Sí, mucho. Rodamos todos los exteriores primero y luego nos encerramos en el castillo, lejos de las localizaciones de la playa. Estas son muy emocionales y yo sabía que tenían que ser icónicas. Para empezar con ellas hubo que ser valiente, porque hay que poner el nivel apropiado de sentimentalismo; yo soñé mucho tiempo con ese fotograma, esa posición, ese vestido… La gente se da cuenta de que haces una película para crear ese tipo de imágenes, el tipo de imágenes que marca toda la esencia de una película.
Esta es también tu primera película de época, lo que supone abordar el diseño de producción y el vestuario de una forma muy diferente, ¿cómo te sentiste, fue divertido pero también aterrador?

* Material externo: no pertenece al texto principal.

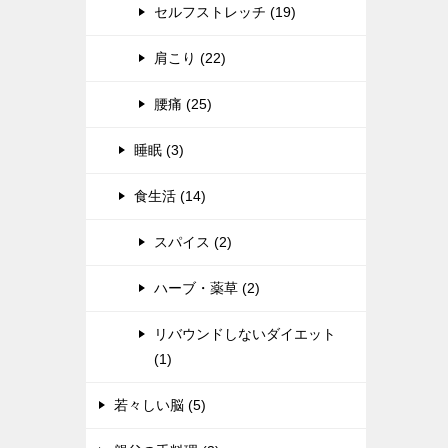
セルフストレッチ (19)
肩こり (22)
腰痛 (25)
睡眠 (3)
食生活 (14)
スパイス (2)
ハーブ・薬草 (2)
リバウンドしないダイエット
(1)
若々しい脳 (5)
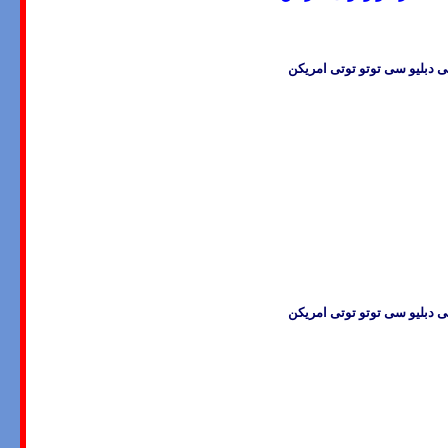
کی دبلیو سی توتو توتی امریکن
کی دبلیو سی توتو توتی امریکن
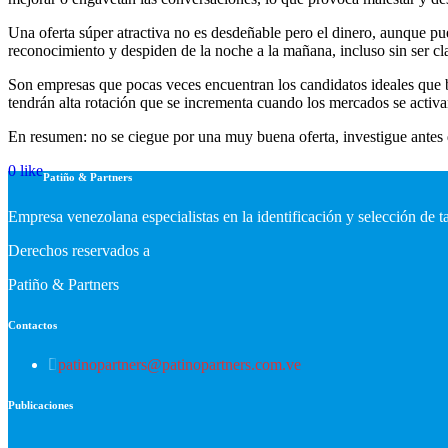
Una oferta súper atractiva no es desdeñable pero el dinero, aunque pue
reconocimiento y despiden de la noche a la mañana, incluso sin ser cl
Son empresas que pocas veces encuentran los candidatos ideales que bu
tendrán alta rotación que se incrementa cuando los mercados se acti
En resumen: no se ciegue por una muy buena oferta, investigue antes de
0
like
Patiño & Partners
Empresa venezolana especialistas en la identificación y selección de 
Derechos reservados a
Patiño & Partners
Contactos
patinopartners@patinopartners.com.ve
Publicaciones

En realidad ha sido muy similar a mis anteriores proyectos: aunque no lo parece, la mayoría de los decorados de todas mis películas fueron construidos, incluso siendo meras habitaciones de adolescentes; el cine siempre es una reconstrucción y hay un gran nivel de intervención. En esta ocasión la diferencia radicaba en que, en vez de ir de compras, creabas todo de la nada, lo que permitía ser más exacto y, de alguna manera volvía todo más fácil: das vida al vestido que está en tu mente en lugar de tener que buscarlo durante días. De todos modos, mantuvimos el gasto de producción al mínimo, no porque no tuviéramos forma de conseguir más dinero, sino porque no lo necesitábamos. Encontrarme al mando de una película con un presupuesto descomunal sí me asustaría, pero esto fue muy divertido. De hecho, creo que es el rodaje donde me he sentido más feliz. Lo único difícil es creer en tu proyecto todo el tiempo, pase lo que pase: ves todo a través del visor durante días, desfragmentado, y tienes que confiar en que se convertirá en la película que esperas; tienes que confiar en la magia del cine. Por suerte, para mí, hasta ahora siempre ha estado ahí.